The average.py run at the end also has been parallelized. I see about
a 6x speedup max since it's write IO bound, but that is enough to make
it small compared to the parallelized C++ time.
### Note to developers: Below are changes made to the C++ code
-> In namd_export.cpp change the icond loop
//for(icond=0;icond<iconds.size();icond++){ // first_icond may start from 0, not 1
// Use myproc and nprocs to loop through my iconds only
for( icond=params.myproc; icond<iconds.size(); icond += params.nprocs){
-> Add myproc and nprocs variables to the InputStructure class in InputStructure.h
int myproc, nprocs; // MPI parameters passed in from the Python side
-> Extract the MPI parameters in the InputStructure class in InputStructure.cpp
// Pull in the MPI parameters
else if(s1=="myproc"){ myproc = extract<int>(params[s1]); }
else if(s1=="nprocs"){ nprocs = extract<int>(params[s1]); }
-> Add these to the init() in InputStructure.cpp
myproc = 0; // These defaults will allow the C++ code to still work
nprocs = 1; // when called from a non-MPI Python script
-> I also added in mytimer.cpp timing routines
-> I removed the variable names and units in the icond*Spectral_density.txt files to cut
the file size in half.
// Output D and its model(based on the fitted parameters)
ofstream out1((rt_dir+"Spectral_density.txt").c_str(),ios::out);
for(w=0;w<Npoints;w++){
//out1 << "w(eV)= " << w*dE << " w(cm^-1)= " << w*dE*8065.54468111324 << " J= " << J[w]
//<< " sqrt(J)= " << sqrt(J[w]) << endl;
out1 << w*dE << " " << w*dE*8065.54468111324 << " " << J[w]
<< " " << sqrt(J[w]) << endl;
}
out1.close();
-> Our group doesn't use the icond*Dephasing_function.txt data so I commented this
out in namd.cpp to save disk space.
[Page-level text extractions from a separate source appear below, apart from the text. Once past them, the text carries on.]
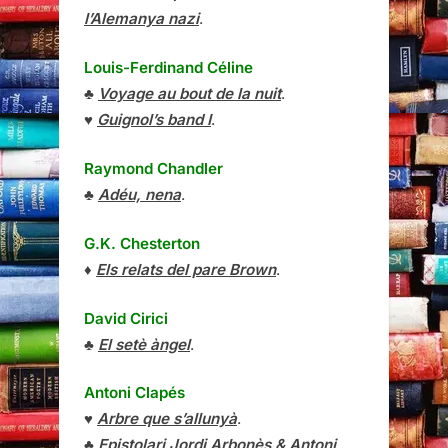
l’Alemanya nazi
.
Louis-Ferdinand Céline
♣
Voyage au bout de la nuit
.
♥
Guignol’s band I
.
Raymond Chandler
♣
Adéu, nena
.
G.K. Chesterton
♦
Els relats del pare Brown
.
David Cirici
♣
El setè àngel
.
Antoni Clapés
♥
Arbre que s’allunyà
.
♣
Epistolari Jordi Arbonès & Antoni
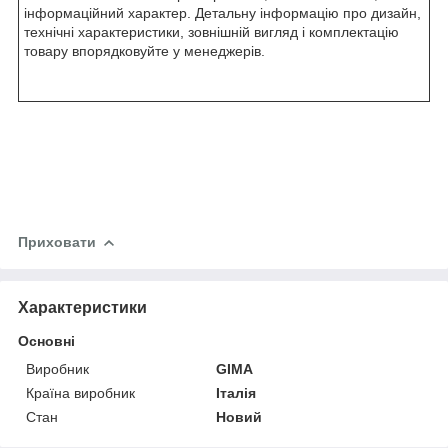
інформаційний характер. Детальну інформацію про дизайн,
технічні характеристики, зовнішній вигляд і комплектацію
товару впорядковуйте у менеджерів.
Приховати
Характеристики
Основні
Виробник
GIMA
Країна виробник
Італія
Стан
Новий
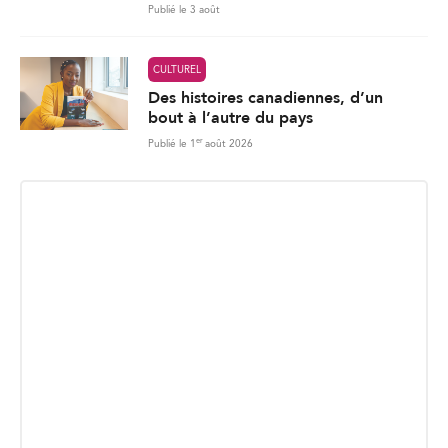
Publié le 3 août
CULTUREL
Des histoires canadiennes, d’un
bout à l’autre du pays
er
Publié le 1
août 2026
INSCRIPTION INFOLETTRE
Recevez les dernières nouvelles directement dans votre
boite courriel.
E
Envoyer
m
a
i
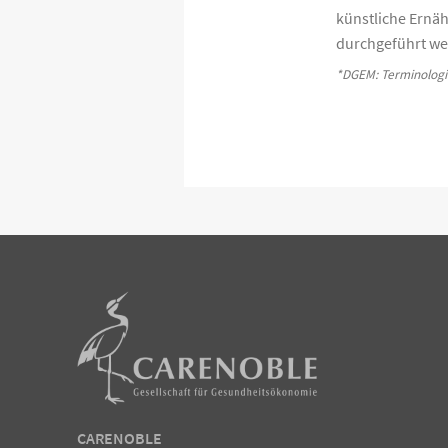
künstliche Ernä
durchgeführt we
*DGEM: Terminologie
CARENOBLE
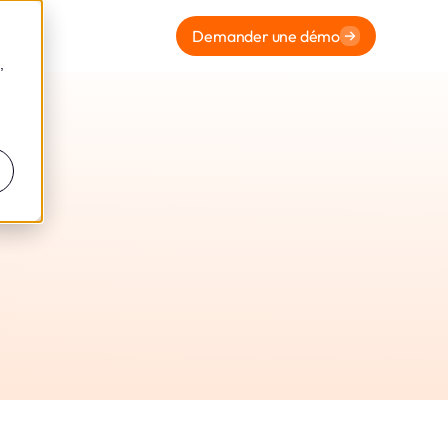
Demander une démo
,
ormité
t Leto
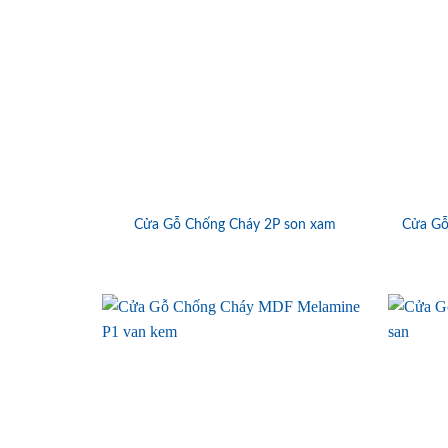
Cửa Gỗ Chống Cháy 2P son xam
Cửa Gỗ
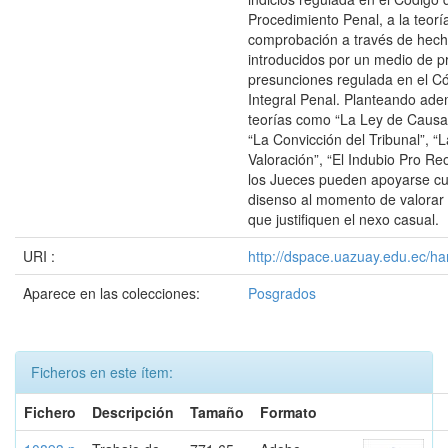
Procedimiento Penal, a la teorí
comprobación a través de hech
introducidos por un medio de p
presunciones regulada en el C
Integral Penal. Planteando ade
teorías como “La Ley de Causal
“La Convicción del Tribunal”, “L
Valoración”, “El Indubio Pro Re
los Jueces pueden apoyarse cu
disenso al momento de valorar 
que justifiquen el nexo casual.
URI :
http://dspace.uazuay.edu.ec/ha
Aparece en las colecciones:
Posgrados
Ficheros en este ítem:
Fichero
Descripción
Tamaño
Formato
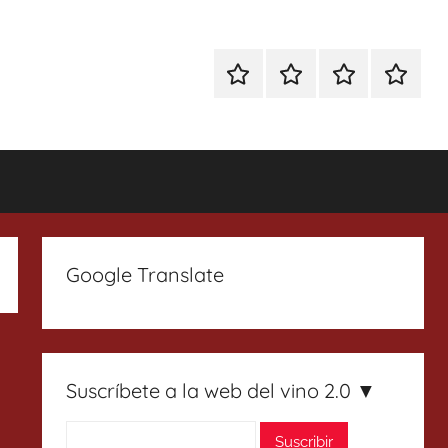
Especial
Enoturismo
Ranking
Contact
Gin
y
Vinos
Tonics
Gastronomía
Google Translate
Suscríbete a la web del vino 2.0 ▼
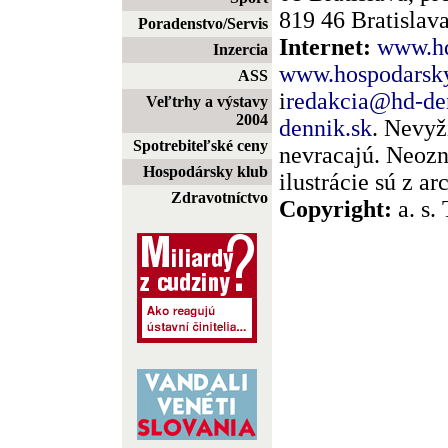
819 46 Bratislava
Poradenstvo/Servis
Internet:
www.hd
Inzercia
www.hospodarsky
ASS
i
redakcia@hd-de
Veľtrhy a výstavy
2004
dennik.sk
. Nevyž
Spotrebiteľské ceny
nevracajú. Neozn
Hospodársky klub
ilustrácie sú z a
Zdravotníctvo
Copyright:
a. s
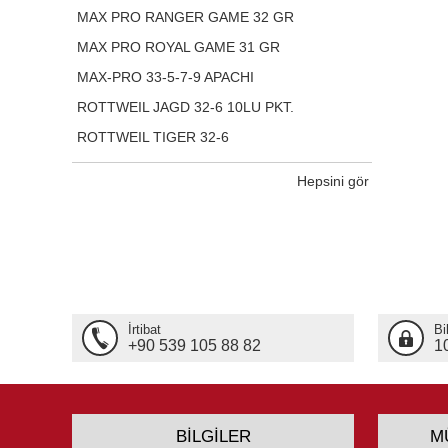
MAX PRO RANGER GAME 32 GR
MAX PRO ROYAL GAME 31 GR
MAX-PRO 33-5-7-9 APACHI
ROTTWEIL JAGD 32-6 10LU PKT.
ROTTWEIL TIGER 32-6
Hepsini gör
İrtibat
Bi
+90 539 105 88 82
1
BILGILER
M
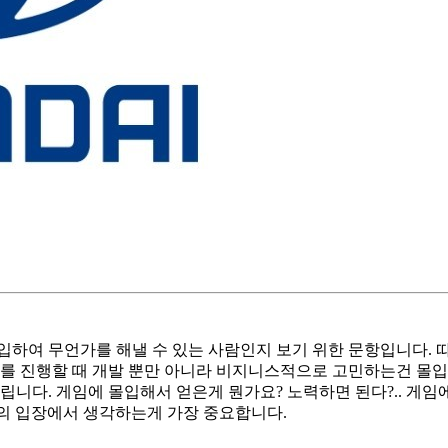
하여 무언가를 해낼 수 있는 사람인지 보기 위한 문항입니다. 
트를 진행할 때 개발 뿐만 아니라 비지니스적으로 고민하는건 몰입
드립니다. 게임에 몰입해서 얻은게 뭔가요? 노력하면 된다?.. 
관의 입장에서 생각하는게 가장 중요합니다.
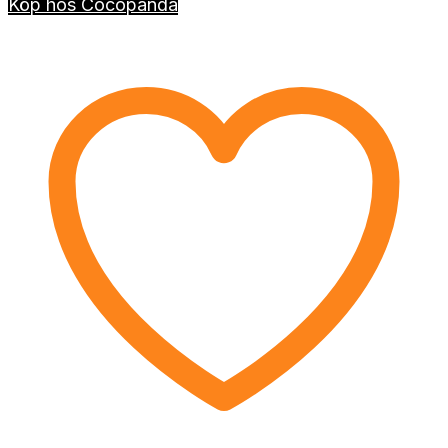
Köp hos Cocopanda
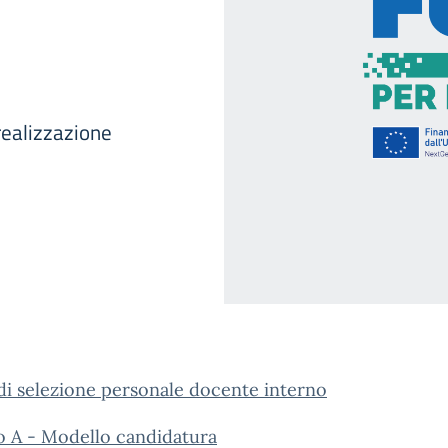
realizzazione
di selezione personale docente interno
o A - Modello candidatura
Could add this as a params[] option.
// Our group doesn't use the Dephasing data so commenting this out to save disk space
//ofstream out((rt_dir+"Dephasing_function.txt").c_str(),ios::out);
//out<<"Time D(t) fitted D(t) Normalized_autocorrelation_function Unnormalized_autocorrelation_function Second cumulant\n";
//for(t=0;t<sz;t++){ out<<t*dt<<" "<<D[t]<<" "<<exp(-a) * exp(-b*t*t*dt*dt)<<" "<<C[t]<<" "<<nrm*C[t]<<" "<<IIC[t]<<"\n"; }
//out.close();
### Note to developers: Below are changes made to the average.py code
-> myproc and nprocs are passed in as the last 2 parameters
def average(namdtime,num_states,iconds,opt,MS,inp_dir,res_dir,myproc,nprocs):
-> Each proc grabs its share of the distinct excitations
my_dist_ex = [] # Distinct excitations for my proc to do
i = 0
for dex in dist_ex:
if (i % nprocs) == myproc:
my_dist_ex.append( dex )
i = i + 1
-> Added a print statement
print "Number distinct initial excitations for myproc = ", len(my_dist_ex), my_dist_ex-> The first loop will be over my_dist_ex now
#for in_ex in dist_ex:
for in_ex in my_dist_ex:
-> The second loop gets split as well - for i = myproc to num_macro_state step nprocs
#i = 0
i = myproc
while i<num_macro_states:
i = i + nprocs
#i = i + 1
--> Note on the random number generator
The scalar version of Pyxaid uses srand(time(0)).
For the MPI version each MPI task will use srand(myproc+time(0))
just so each will get a different seed even if they all got the same
time back. There is no guarantee that the random sequences don't overlap,
but this is statistically very unlikely for this code. If this is a worry,
there are parallel random number generators that could be incorporated.